Sunday, July 21, 2019

Getting Back On Track

I got myself a little Chromebook that I think will work until I get my laptop back. I will be starting my The Thing About...., What to Watch On TCM This Week and anything else my brain can think up. I might share some of my photography on here as well, but I'm thinking of saving that for my Patrons on Patreon, basically I'm just going to see how everything goes.

Reminder to follow me on Twitter @ChristineLarran for a song of the day and to keep up with Reckless Press, and Reckless Press will have it's own Twitter soon. And look up Reckless Press on Facebook.

Tuesday, July 2, 2019

Discipline



I've been thinking a lot about discipline lately and exactly what it is that I want to become disciplined in. It's so hard to become disciplined in just what we do day to day, how do we become disciplined in what we want to do on this round ball flying through the darkness of space? How do we make this life worth living?

Discipline for me is really hard, mainly because, well as you read in the quote above by John Maxwell, it's painful and you have to sacrifice for it. Although lately I've been finding that the sacrifice is worth the pain. Now I'm just trying to keep up the practice of the discipline which is the hardest part. In the end it will all be worth it, I just need to decide what I want to become really disciplined at.
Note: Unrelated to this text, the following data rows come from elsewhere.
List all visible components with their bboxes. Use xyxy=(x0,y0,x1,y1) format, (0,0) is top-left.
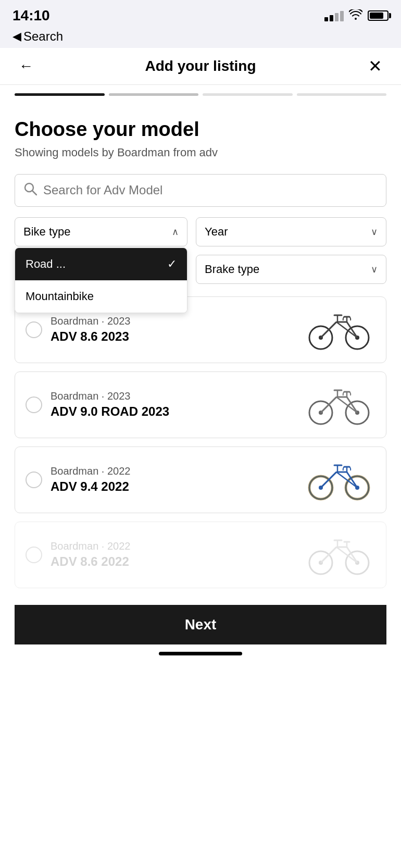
bike-item-1-radio[interactable] xyxy=(26,321,42,338)
progress-segment-4 xyxy=(297,93,387,96)
bike-item-1-brand: Boardman · 2023 xyxy=(51,315,130,327)
bike-item-3-radio[interactable] xyxy=(26,472,42,488)
search-input[interactable] xyxy=(43,183,378,197)
bike-item-3-image xyxy=(303,456,375,503)
bike-item-4[interactable]: Boardman · 2022 ADV 8.6 2022 xyxy=(15,522,386,588)
page-subheading: Showing models by Boardman from adv xyxy=(15,146,386,159)
year-filter[interactable]: Year ∨ xyxy=(196,217,386,246)
year-chevron: ∨ xyxy=(371,226,378,238)
bike-item-2-name: ADV 9.0 ROAD 2023 xyxy=(51,404,169,419)
bike-item-1-left: Boardman · 2023 ADV 8.6 2023 xyxy=(26,315,303,344)
nav-back[interactable]: ◀ Search xyxy=(0,27,401,48)
brake-type-chevron: ∨ xyxy=(371,264,378,275)
bike-list: Boardman · 2023 ADV 8.6 2023 xyxy=(15,296,386,597)
bike-item-4-image xyxy=(303,531,375,578)
bike-item-1-info: Boardman · 2023 ADV 8.6 2023 xyxy=(51,315,130,344)
bike-item-3-brand: Boardman · 2022 xyxy=(51,465,130,477)
page-heading: Choose your model xyxy=(15,119,386,141)
bike-type-option-mountainbike[interactable]: Mountainbike xyxy=(15,280,187,313)
battery-icon xyxy=(368,10,389,21)
next-button[interactable]: Next xyxy=(15,605,386,644)
svg-line-23 xyxy=(321,397,336,413)
bike-type-dropdown-container: Bike type ∧ Road ... ✓ Mountainbike xyxy=(15,217,187,246)
nav-back-label: Search xyxy=(23,29,63,44)
nav-back-arrow: ◀ xyxy=(12,30,21,43)
bike-item-1-name: ADV 8.6 2023 xyxy=(51,329,130,344)
bike-item-3-left: Boardman · 2022 ADV 9.4 2022 xyxy=(26,465,303,494)
bike-type-option-mountainbike-label: Mountainbike xyxy=(26,290,94,303)
progress-segment-2 xyxy=(109,93,199,96)
year-label: Year xyxy=(205,225,228,239)
bike-item-4-info: Boardman · 2022 ADV 8.6 2022 xyxy=(51,540,130,569)
filter-row-1: Bike type ∧ Road ... ✓ Mountainbike Year xyxy=(15,217,386,246)
home-bar xyxy=(159,652,242,655)
brake-type-label: Brake type xyxy=(205,263,259,276)
main-content: Choose your model Showing models by Boar… xyxy=(0,104,401,661)
progress-segment-3 xyxy=(203,93,293,96)
header-back-button[interactable]: ← xyxy=(15,58,37,75)
svg-line-51 xyxy=(321,547,336,563)
bike-item-4-name: ADV 8.6 2022 xyxy=(51,554,130,569)
bike-item-3[interactable]: Boardman · 2022 ADV 9.4 2022 xyxy=(15,447,386,513)
bike-item-2-brand: Boardman · 2023 xyxy=(51,390,169,402)
bike-type-label: Bike type xyxy=(23,225,71,239)
bike-item-2-radio[interactable] xyxy=(26,396,42,413)
bike-item-4-left: Boardman · 2022 ADV 8.6 2022 xyxy=(26,540,303,569)
svg-line-38 xyxy=(321,472,336,488)
brake-type-filter[interactable]: Brake type ∨ xyxy=(196,255,386,284)
bike-type-chevron-up: ∧ xyxy=(172,226,179,238)
bike-item-2-image xyxy=(303,381,375,428)
bike-item-4-radio[interactable] xyxy=(26,547,42,563)
bike-item-2[interactable]: Boardman · 2023 ADV 9.0 ROAD 2023 xyxy=(15,371,386,438)
header-title: Add your listing xyxy=(37,58,364,75)
search-box[interactable] xyxy=(15,174,386,207)
wifi-icon xyxy=(349,9,362,22)
header-close-button[interactable]: ✕ xyxy=(364,56,386,76)
bike-type-dropdown-menu: Road ... ✓ Mountainbike xyxy=(15,247,187,313)
status-bar: 14:10 xyxy=(0,0,401,27)
home-indicator xyxy=(15,644,386,661)
progress-bar xyxy=(0,85,401,104)
progress-segment-1 xyxy=(15,93,105,96)
road-checkmark: ✓ xyxy=(167,257,177,271)
bike-item-3-info: Boardman · 2022 ADV 9.4 2022 xyxy=(51,465,130,494)
bike-item-4-brand: Boardman · 2022 xyxy=(51,540,130,552)
bike-item-2-left: Boardman · 2023 ADV 9.0 ROAD 2023 xyxy=(26,390,303,419)
search-icon xyxy=(23,182,37,199)
bottom-btn-container: Next xyxy=(15,597,386,644)
bike-item-1-image xyxy=(303,306,375,353)
bike-type-option-road[interactable]: Road ... ✓ xyxy=(15,248,187,280)
status-icons xyxy=(324,9,389,22)
bike-type-option-road-label: Road ... xyxy=(26,257,66,271)
bike-item-3-name: ADV 9.4 2022 xyxy=(51,479,130,494)
bike-type-filter[interactable]: Bike type ∧ xyxy=(15,217,187,246)
header: ← Add your listing ✕ xyxy=(0,48,401,85)
signal-icon xyxy=(324,10,344,21)
svg-line-1 xyxy=(32,191,36,195)
svg-line-10 xyxy=(321,322,336,338)
bike-item-2-info: Boardman · 2023 ADV 9.0 ROAD 2023 xyxy=(51,390,169,419)
status-time: 14:10 xyxy=(12,7,50,24)
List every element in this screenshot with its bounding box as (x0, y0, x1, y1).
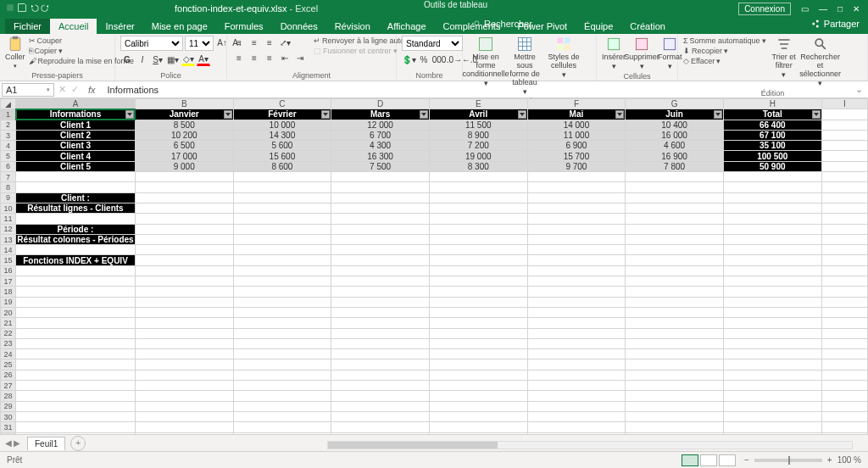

One thing that I do want to get more disciplined at is writing. It's something that I love doing so you'd think getting myself to write even for a few minutes a day should be easy. I'm not sure if it's because my laptop is out of service right now or if it's the stress of what had been going on for the last year, but I have been finding it harder to write sometimes, except for the occasional sentence or idea for something. I have been trying to get an hour of writing in a day, but the other day I literally just drew different types of flowers and a picture of my favorite dress (which is just a drawing of a spoon with a triangle dress...to be fair it's just a stick figure with an abnormally oval head).

I think in order for me to become disciplined at anything I have to make it a habit and stick with it, which is going to be painful and hard, two things I hate. But I think just starting to do the action will help. Like meditating and eating right, two more things I have a hard time with, but I have been making a point of taking at least 10 minutes in the morning for meditation and I make a detail list and stick to it for shopping and I make sure that I make my lunch every night so that I don't have to think about it in the morning. I've also made it a point to practice intermittent fasting and that has gotten easier over the last few months. So I think just starting small with writing will get me to where it is an everyday habit instead of oh no! I need to do something quick for my blog!

Discipline means structure, which is something that I've been lacking but needing especially with all the changes going on in my personal life. I think this will be an interesting journey to see if I can get better at things I'm already good at by becoming disciplined at them. Like Joe Rogan says "Discipline equals Freedom."